Discover more from Eye on The Press
"The Sleepy Fox" Is Now "Eye on The Press"
I am focussing on what I do best
Düsseldorf, 4 August 2023 Filed under: Editorial
I have decided the rebrand this publication to sharpen its focus on what most of its issues have been about: The analysis, dissection and criticism of news stories from the realm of technology, politics, economics and society at large. Therefore, I am changing the publication’s name to Eye on The Press. I am also changing its format a bit, but don’t worry, the content you have gotten used to will stay largely the same.
What started as a daily newsletter has grown into a more irregular affair and while I fully intend to publish stories more regularly again, as promised, I will focus more on carefully selecting the topics I write about instead of trying to provide a daily account of the things I am reading. People who are interested in that sort of thing should probably also follow the notes section of the publication, which I hope will become the place for that in the future. I am also now tagging all of the posts — a function Substack has recently added — and you can now access my stories sorted by topics from the top navigation of the homepage.
The change in name and focus should serve to help me make better use of my time and, hopefully, provide you with more interesting and relevant content. That being said, every story I write on here will still have the personal touch you have probably become used to if you have been reading this publication for a while. I most certainly do not want to hold back on that, as I feel it is part of the charm of what I do here.

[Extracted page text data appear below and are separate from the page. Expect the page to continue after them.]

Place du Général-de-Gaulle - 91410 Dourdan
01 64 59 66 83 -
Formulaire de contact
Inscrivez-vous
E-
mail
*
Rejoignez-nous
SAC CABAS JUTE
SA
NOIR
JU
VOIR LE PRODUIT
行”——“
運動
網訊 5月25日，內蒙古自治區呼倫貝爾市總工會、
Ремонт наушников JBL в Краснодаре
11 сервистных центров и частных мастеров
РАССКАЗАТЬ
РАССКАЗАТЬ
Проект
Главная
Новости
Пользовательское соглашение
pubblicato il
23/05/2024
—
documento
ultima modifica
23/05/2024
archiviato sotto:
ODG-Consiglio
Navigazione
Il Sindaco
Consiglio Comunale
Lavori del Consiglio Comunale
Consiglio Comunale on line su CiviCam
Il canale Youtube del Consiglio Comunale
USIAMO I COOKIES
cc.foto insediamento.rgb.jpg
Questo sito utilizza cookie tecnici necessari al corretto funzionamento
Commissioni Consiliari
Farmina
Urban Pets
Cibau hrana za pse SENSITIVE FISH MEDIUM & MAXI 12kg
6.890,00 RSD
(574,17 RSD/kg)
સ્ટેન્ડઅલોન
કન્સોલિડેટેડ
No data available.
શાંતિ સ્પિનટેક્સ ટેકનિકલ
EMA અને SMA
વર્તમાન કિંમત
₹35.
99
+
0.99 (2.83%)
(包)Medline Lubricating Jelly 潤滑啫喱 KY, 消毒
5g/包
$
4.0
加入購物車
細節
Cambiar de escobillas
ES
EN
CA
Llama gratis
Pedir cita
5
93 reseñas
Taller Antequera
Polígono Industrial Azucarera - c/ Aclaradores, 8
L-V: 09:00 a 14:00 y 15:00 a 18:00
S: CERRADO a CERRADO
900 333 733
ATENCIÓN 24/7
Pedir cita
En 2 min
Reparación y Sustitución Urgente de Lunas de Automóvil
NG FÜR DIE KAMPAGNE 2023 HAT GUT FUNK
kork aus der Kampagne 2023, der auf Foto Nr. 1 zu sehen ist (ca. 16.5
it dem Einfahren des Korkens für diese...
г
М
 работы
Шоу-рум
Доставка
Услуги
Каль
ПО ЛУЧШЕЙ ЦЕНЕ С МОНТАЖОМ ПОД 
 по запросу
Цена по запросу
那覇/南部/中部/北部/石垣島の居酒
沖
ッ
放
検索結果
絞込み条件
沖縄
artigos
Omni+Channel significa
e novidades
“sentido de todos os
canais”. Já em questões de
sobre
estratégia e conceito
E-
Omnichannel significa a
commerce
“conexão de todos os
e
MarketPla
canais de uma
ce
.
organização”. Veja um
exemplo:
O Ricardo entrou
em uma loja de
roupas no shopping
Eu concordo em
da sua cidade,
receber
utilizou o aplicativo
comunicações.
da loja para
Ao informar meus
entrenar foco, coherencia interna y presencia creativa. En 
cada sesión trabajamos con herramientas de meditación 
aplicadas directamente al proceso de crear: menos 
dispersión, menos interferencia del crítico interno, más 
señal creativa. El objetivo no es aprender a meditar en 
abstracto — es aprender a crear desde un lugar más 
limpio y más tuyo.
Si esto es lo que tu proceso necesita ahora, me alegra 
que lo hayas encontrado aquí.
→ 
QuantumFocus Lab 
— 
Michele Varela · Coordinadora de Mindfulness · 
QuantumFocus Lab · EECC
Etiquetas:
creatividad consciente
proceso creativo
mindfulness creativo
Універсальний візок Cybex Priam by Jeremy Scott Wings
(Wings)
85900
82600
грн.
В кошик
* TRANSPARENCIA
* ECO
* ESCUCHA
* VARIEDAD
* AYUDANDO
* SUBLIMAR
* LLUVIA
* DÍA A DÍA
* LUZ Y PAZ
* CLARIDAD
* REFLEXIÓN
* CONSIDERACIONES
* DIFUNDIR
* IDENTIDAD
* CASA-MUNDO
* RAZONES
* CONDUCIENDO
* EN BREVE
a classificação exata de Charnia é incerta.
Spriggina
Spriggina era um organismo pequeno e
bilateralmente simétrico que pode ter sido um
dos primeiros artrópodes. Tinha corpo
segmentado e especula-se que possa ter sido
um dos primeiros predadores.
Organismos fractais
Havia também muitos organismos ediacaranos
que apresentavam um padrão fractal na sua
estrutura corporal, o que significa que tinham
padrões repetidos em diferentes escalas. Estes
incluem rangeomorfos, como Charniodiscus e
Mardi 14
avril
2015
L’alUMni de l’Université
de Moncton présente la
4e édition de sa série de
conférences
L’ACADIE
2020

When I became a journalist over a decade ago, I did so because I love writing and because I thought I could do a better job at it than most of the people I saw covering the news at the time. A lot has changed since then. And not for the better. Journalists of all creeds and colours have become obsessed with writing about what should be, instead of what is.
The press is enormously powerful. In many ways, what becomes recorded history is not what actually happened, but what was reported to have happened. Journalists shape not only the opinions of society, in the information age, they shape reality itself. Like everyone else, politicians and leaders get their view of what happens around them from the media. If the press is convinced that a problem exists, or that something that is happening is a danger to society, sooner rather than later, so will everyone else. Including the ones who have to power to do something about it — as misguided as that may be.
That is why I think it is only prudent that someone should watch what the press is up to. And report on it. This publication exists to, in my small way, do my part in this. I might not see everything and I might not have enough time to cover all the things I do see, but I feel it is very important to at least try. And as someone who has had intimate experience in the trenches of daily news journalism, I at least know how the game is played and what irregularities to watch for.